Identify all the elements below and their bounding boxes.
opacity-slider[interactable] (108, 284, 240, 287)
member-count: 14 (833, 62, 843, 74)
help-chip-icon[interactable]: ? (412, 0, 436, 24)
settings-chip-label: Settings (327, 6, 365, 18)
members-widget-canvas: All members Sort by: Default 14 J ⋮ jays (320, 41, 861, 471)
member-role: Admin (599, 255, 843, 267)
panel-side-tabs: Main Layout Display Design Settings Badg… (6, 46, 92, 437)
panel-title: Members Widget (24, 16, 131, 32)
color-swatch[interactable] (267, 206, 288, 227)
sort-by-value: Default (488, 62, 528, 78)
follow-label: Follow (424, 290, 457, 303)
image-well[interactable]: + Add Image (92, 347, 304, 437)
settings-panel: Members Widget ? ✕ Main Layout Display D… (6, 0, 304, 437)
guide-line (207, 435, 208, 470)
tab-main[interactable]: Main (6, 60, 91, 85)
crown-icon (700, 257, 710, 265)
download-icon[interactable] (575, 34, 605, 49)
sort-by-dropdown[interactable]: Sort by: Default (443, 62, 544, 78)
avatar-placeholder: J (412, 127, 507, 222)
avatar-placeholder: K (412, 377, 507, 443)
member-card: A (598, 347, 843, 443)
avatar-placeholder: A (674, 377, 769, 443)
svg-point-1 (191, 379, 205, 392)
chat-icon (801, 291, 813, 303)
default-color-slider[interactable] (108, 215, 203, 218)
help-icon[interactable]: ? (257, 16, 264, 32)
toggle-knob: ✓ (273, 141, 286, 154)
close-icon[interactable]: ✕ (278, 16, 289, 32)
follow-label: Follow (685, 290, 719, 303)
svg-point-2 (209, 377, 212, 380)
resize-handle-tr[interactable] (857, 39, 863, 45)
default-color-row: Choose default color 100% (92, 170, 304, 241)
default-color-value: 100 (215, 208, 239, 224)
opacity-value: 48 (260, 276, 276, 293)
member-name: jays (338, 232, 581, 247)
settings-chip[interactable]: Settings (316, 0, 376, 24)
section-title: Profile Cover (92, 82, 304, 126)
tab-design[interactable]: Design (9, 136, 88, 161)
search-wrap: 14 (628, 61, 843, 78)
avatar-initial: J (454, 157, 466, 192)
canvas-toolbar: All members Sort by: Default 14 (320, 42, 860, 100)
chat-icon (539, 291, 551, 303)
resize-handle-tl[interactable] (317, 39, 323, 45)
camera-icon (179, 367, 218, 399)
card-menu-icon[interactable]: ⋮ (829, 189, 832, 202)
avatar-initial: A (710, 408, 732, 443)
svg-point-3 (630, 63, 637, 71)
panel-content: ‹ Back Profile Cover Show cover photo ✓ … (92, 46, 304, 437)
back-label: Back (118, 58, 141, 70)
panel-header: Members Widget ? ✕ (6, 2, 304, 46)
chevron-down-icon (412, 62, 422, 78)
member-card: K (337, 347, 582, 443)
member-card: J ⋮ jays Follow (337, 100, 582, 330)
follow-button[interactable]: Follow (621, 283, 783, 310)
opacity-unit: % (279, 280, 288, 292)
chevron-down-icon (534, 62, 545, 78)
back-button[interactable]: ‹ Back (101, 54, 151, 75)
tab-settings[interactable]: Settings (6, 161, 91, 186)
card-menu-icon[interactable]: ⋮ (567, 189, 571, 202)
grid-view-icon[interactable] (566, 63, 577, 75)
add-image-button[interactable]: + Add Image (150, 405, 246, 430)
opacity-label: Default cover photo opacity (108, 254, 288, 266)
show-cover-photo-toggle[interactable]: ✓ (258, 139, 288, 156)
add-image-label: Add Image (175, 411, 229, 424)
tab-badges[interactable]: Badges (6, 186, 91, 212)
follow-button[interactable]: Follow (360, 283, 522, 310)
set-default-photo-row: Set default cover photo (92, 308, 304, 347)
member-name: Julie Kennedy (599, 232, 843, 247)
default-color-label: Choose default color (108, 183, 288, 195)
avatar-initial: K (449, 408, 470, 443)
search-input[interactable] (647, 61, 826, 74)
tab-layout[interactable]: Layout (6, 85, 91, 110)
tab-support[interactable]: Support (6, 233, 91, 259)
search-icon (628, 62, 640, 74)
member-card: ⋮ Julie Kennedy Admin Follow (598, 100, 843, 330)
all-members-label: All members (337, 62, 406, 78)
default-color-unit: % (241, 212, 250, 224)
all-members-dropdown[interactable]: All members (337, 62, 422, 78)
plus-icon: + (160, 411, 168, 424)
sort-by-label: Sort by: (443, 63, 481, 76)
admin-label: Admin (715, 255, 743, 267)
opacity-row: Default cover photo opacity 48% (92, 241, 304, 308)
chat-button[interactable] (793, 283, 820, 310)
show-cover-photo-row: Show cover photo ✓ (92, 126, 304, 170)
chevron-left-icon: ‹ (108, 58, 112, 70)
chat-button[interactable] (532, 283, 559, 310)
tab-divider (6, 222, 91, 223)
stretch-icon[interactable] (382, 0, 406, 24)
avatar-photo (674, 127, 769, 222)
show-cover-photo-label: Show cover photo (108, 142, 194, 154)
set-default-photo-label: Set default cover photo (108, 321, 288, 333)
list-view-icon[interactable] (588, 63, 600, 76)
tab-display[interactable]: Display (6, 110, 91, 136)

◇ ◇ ◇ ◇

Description of the task: Repeat each line of the data exactly, missing none.

Answer section:
Identify all the elements below and their bounding boxes.
opacity-slider[interactable] (108, 284, 240, 287)
member-count: 14 (833, 62, 843, 74)
help-chip-icon[interactable]: ? (412, 0, 436, 24)
settings-chip-label: Settings (327, 6, 365, 18)
members-widget-canvas: All members Sort by: Default 14 J ⋮ jays (320, 41, 861, 471)
member-role: Admin (599, 255, 843, 267)
panel-side-tabs: Main Layout Display Design Settings Badg… (6, 46, 92, 437)
panel-title: Members Widget (24, 16, 131, 32)
color-swatch[interactable] (267, 206, 288, 227)
sort-by-value: Default (488, 62, 528, 78)
follow-label: Follow (424, 290, 457, 303)
image-well[interactable]: + Add Image (92, 347, 304, 437)
settings-panel: Members Widget ? ✕ Main Layout Display D… (6, 0, 304, 437)
guide-line (207, 435, 208, 470)
tab-main[interactable]: Main (6, 60, 91, 85)
crown-icon (700, 257, 710, 265)
download-icon[interactable] (575, 34, 605, 49)
sort-by-dropdown[interactable]: Sort by: Default (443, 62, 544, 78)
avatar-placeholder: J (412, 127, 507, 222)
avatar-placeholder: K (412, 377, 507, 443)
member-card: A (598, 347, 843, 443)
avatar-placeholder: A (674, 377, 769, 443)
svg-point-1 (191, 379, 205, 392)
chat-icon (801, 291, 813, 303)
default-color-slider[interactable] (108, 215, 203, 218)
help-icon[interactable]: ? (257, 16, 264, 32)
toggle-knob: ✓ (273, 141, 286, 154)
close-icon[interactable]: ✕ (278, 16, 289, 32)
follow-label: Follow (685, 290, 719, 303)
svg-point-2 (209, 377, 212, 380)
resize-handle-tr[interactable] (857, 39, 863, 45)
default-color-row: Choose default color 100% (92, 170, 304, 241)
default-color-value: 100 (215, 208, 239, 224)
opacity-value: 48 (260, 276, 276, 293)
member-name: jays (338, 232, 581, 247)
settings-chip[interactable]: Settings (316, 0, 376, 24)
section-title: Profile Cover (92, 82, 304, 126)
tab-design[interactable]: Design (9, 136, 88, 161)
search-wrap: 14 (628, 61, 843, 78)
avatar-initial: J (454, 157, 466, 192)
canvas-toolbar: All members Sort by: Default 14 (320, 42, 860, 100)
chat-icon (539, 291, 551, 303)
resize-handle-tl[interactable] (317, 39, 323, 45)
camera-icon (179, 367, 218, 399)
card-menu-icon[interactable]: ⋮ (829, 189, 832, 202)
avatar-initial: A (710, 408, 732, 443)
svg-point-3 (630, 63, 637, 71)
panel-content: ‹ Back Profile Cover Show cover photo ✓ … (92, 46, 304, 437)
back-label: Back (118, 58, 141, 70)
panel-header: Members Widget ? ✕ (6, 2, 304, 46)
chevron-down-icon (412, 62, 422, 78)
member-card: K (337, 347, 582, 443)
member-card: J ⋮ jays Follow (337, 100, 582, 330)
follow-button[interactable]: Follow (621, 283, 783, 310)
opacity-unit: % (279, 280, 288, 292)
chevron-down-icon (534, 62, 545, 78)
back-button[interactable]: ‹ Back (101, 54, 151, 75)
tab-settings[interactable]: Settings (6, 161, 91, 186)
card-menu-icon[interactable]: ⋮ (567, 189, 571, 202)
grid-view-icon[interactable] (566, 63, 577, 75)
add-image-button[interactable]: + Add Image (150, 405, 246, 430)
opacity-label: Default cover photo opacity (108, 254, 288, 266)
show-cover-photo-toggle[interactable]: ✓ (258, 139, 288, 156)
add-image-label: Add Image (175, 411, 229, 424)
tab-badges[interactable]: Badges (6, 186, 91, 212)
follow-button[interactable]: Follow (360, 283, 522, 310)
set-default-photo-row: Set default cover photo (92, 308, 304, 347)
member-name: Julie Kennedy (599, 232, 843, 247)
default-color-label: Choose default color (108, 183, 288, 195)
avatar-initial: K (449, 408, 470, 443)
search-input[interactable] (647, 61, 826, 74)
tab-layout[interactable]: Layout (6, 85, 91, 110)
tab-support[interactable]: Support (6, 233, 91, 259)
search-icon (628, 62, 640, 74)
member-card: ⋮ Julie Kennedy Admin Follow (598, 100, 843, 330)
all-members-label: All members (337, 62, 406, 78)
default-color-unit: % (241, 212, 250, 224)
all-members-dropdown[interactable]: All members (337, 62, 422, 78)
plus-icon: + (160, 411, 168, 424)
sort-by-label: Sort by: (443, 63, 481, 76)
admin-label: Admin (715, 255, 743, 267)
opacity-row: Default cover photo opacity 48% (92, 241, 304, 308)
chat-button[interactable] (793, 283, 820, 310)
show-cover-photo-row: Show cover photo ✓ (92, 126, 304, 170)
chevron-left-icon: ‹ (108, 58, 112, 70)
chat-button[interactable] (532, 283, 559, 310)
tab-divider (6, 222, 91, 223)
stretch-icon[interactable] (382, 0, 406, 24)
avatar-photo (674, 127, 769, 222)
show-cover-photo-label: Show cover photo (108, 142, 194, 154)
set-default-photo-label: Set default cover photo (108, 321, 288, 333)
list-view-icon[interactable] (588, 63, 600, 76)
tab-display[interactable]: Display (6, 110, 91, 136)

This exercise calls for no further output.